(Records from a dataset)
* * * * *

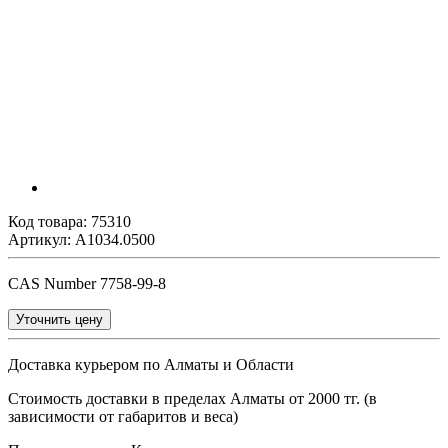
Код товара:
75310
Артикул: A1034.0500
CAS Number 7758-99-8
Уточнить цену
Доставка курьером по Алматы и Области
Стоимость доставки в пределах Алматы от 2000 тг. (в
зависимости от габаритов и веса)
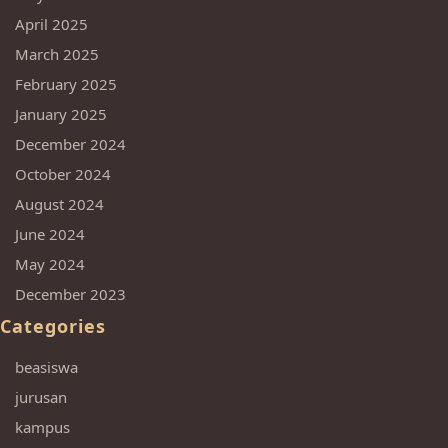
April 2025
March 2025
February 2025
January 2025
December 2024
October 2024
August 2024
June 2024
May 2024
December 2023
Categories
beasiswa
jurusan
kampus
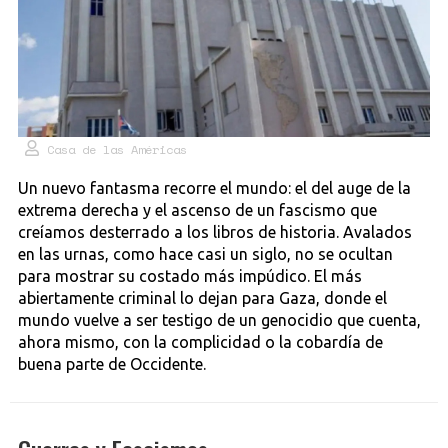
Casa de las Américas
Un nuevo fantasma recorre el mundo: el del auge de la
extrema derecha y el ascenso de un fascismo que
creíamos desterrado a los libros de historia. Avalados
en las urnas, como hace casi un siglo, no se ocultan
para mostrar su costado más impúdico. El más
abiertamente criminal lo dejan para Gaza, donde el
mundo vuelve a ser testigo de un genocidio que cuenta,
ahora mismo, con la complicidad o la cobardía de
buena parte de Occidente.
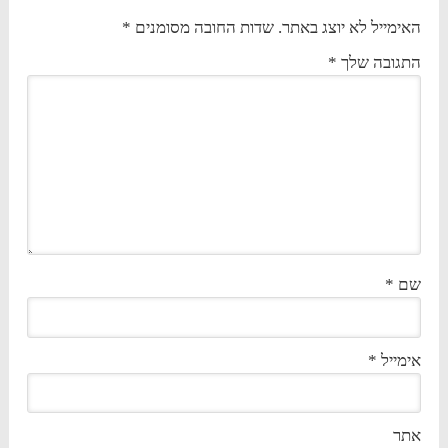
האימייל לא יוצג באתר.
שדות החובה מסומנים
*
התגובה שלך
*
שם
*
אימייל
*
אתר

* * * * *

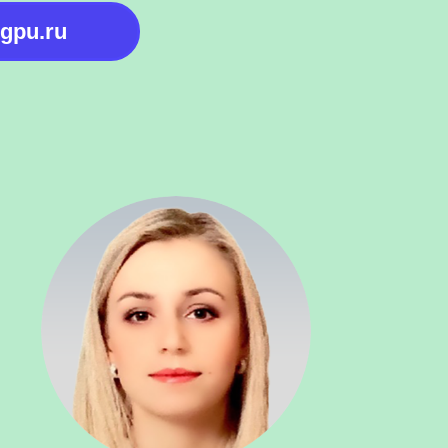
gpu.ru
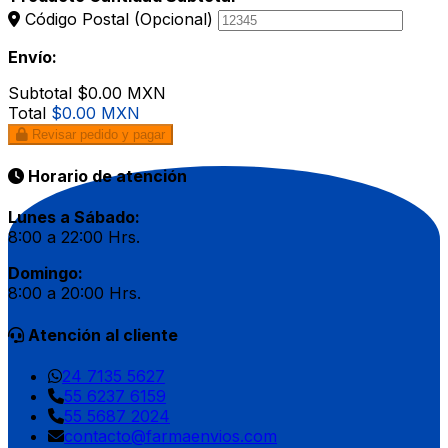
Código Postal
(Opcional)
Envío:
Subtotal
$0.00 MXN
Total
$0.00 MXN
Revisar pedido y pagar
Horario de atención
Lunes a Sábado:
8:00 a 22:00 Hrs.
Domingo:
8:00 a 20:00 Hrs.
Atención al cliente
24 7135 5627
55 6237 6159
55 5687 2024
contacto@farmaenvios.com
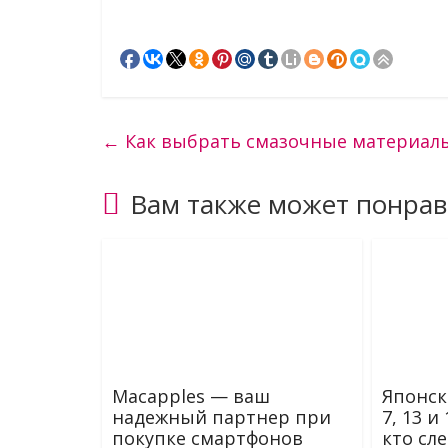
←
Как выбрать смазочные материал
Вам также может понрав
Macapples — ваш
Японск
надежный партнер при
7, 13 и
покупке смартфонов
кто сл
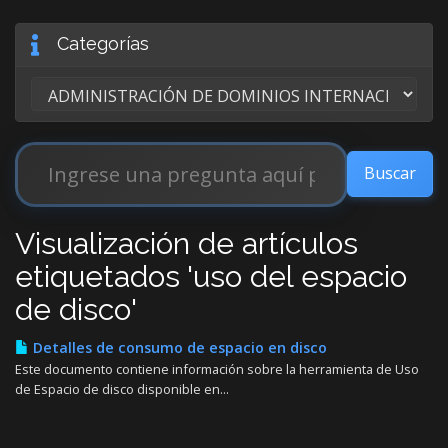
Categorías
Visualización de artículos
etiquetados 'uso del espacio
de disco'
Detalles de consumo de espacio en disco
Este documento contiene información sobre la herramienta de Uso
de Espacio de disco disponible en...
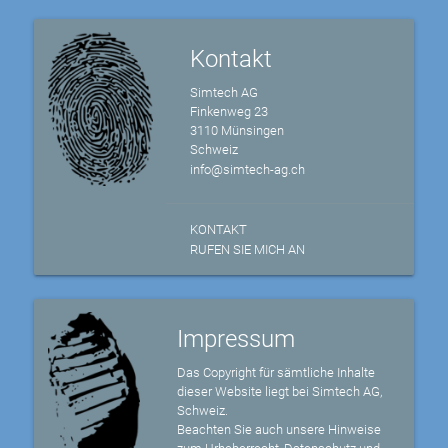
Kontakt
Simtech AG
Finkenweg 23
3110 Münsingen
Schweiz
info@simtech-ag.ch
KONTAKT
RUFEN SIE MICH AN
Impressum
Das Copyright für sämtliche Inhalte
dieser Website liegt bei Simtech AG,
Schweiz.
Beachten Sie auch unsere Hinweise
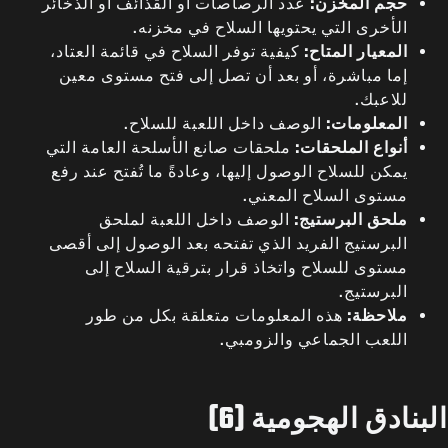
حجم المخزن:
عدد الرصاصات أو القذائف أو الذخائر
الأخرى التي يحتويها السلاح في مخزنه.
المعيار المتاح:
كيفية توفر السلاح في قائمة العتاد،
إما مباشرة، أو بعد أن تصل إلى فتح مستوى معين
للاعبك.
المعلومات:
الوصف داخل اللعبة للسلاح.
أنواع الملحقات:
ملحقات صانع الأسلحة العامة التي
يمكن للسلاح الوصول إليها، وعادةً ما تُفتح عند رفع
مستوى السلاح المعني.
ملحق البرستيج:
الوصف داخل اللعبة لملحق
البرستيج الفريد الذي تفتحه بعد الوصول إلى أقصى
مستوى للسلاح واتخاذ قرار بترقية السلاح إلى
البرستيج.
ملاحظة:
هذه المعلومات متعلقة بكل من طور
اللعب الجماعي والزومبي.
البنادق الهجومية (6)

* * * * *

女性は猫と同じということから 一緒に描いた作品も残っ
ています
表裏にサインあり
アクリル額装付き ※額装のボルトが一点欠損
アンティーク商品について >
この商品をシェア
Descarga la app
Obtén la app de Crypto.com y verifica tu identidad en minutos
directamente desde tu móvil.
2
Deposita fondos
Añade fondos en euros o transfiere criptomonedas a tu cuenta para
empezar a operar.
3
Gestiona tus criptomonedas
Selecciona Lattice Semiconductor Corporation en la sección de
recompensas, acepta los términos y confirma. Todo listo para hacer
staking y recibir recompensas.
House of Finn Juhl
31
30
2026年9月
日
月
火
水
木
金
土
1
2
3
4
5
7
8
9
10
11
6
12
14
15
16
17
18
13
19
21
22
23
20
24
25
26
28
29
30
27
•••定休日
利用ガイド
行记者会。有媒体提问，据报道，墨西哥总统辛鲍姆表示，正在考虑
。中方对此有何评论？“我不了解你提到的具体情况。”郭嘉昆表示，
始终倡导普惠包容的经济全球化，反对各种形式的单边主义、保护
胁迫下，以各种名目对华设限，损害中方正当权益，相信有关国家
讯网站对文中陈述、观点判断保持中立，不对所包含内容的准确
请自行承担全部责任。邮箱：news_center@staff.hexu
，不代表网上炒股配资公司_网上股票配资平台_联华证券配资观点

* * * * *

◆ **Task to complete**:
Pick each line holding the word "Алматы" out of the data and copy it.

◆ **Response box**:
Доставка курьером по Алматы и Области
Стоимость доставки в пределах Алматы от 2000 тг. (в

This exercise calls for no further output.